Most of us maple collectors wouldn't know the difference between Acer palmatum and Acer pubipalmatum, and pubipalmatum at best would just seem to be a variety of palmatum. DeBeaulieu is a splitter in this case and gives pubipalmatum specific rank while Hillier doesn't mention the species at all. If you look closely you will see some minor differences, and indeed pubipalmatum has finely hairy leaves. Besides the pubescent leaves, pubipalmatum usually has seven lobes with the middle lobe a little longer and pointing sharply.* It is also a stronger grower and somewhat less dense than palmatum, and besides it is native to China, not Japan. One could say that this Chinese maple is less refined than the Japanese maple, and to be politically incorrect, my Japanese father-in-law would say the same about the people.

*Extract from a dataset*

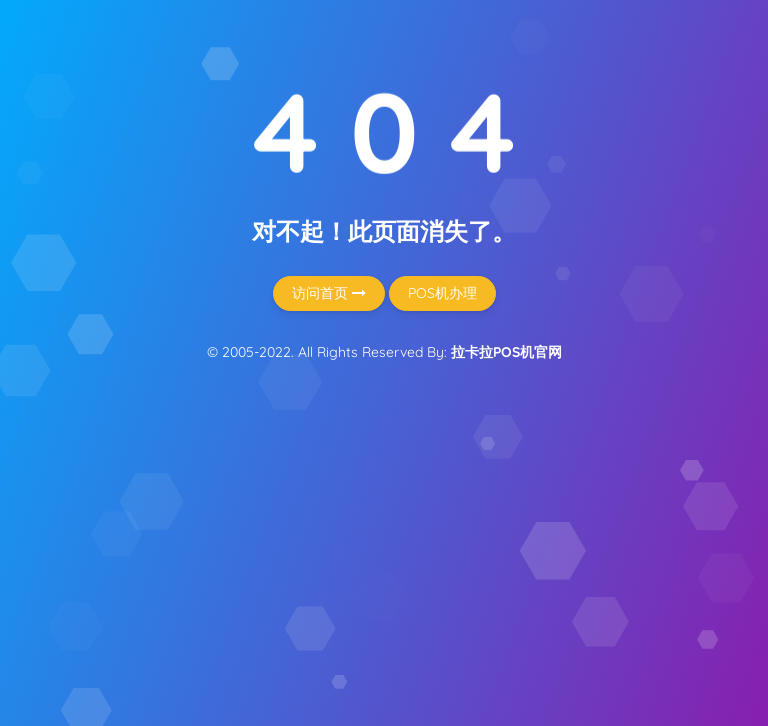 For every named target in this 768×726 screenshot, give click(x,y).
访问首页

Acer pubipalmatum 'Flying Daggers'


*The cultivar Acer pubipalmatum 'Flying Daggers' has small leaves with more-narrow and pointed lobes than the type. A Mr. Maple selection from North Carolina.

Acer pauciflorum


Another palmatum look-alike is Acer pauciflorum, but it is not listed in either DeBeaulieu's or Hillier's book. My source for the “Few-Flowered maple” was Heritage Seedlings and it was offered in their 2013-2014 wholesale catalog. According to Heritage, “Almost unknown in the West, these are among the first of seedlings to be offered in the U.S. Closely related to Japanese maple, it is reported to be more drought and cold tolerant than A. palmatum....Try a few and join us in an extensive field trial.” Ok, I fell for the pitch and now I have some 7' healthy-looking green-leaved trees. I'll keep a few away from sales with the intention of rooting cuttings from them. If that goes well I'll use them as understock and conduct a trial to see if it does improve plants with “more drought and cold tolerance.” Or rather, I won't trial. To really do it right would take at least half a career, and I'm well on the downside of mine. Besides it would take input from other growers from around the country to determine if A. pauciflorum would make an improved rootstock. Hey young Man, why don't you do the trial?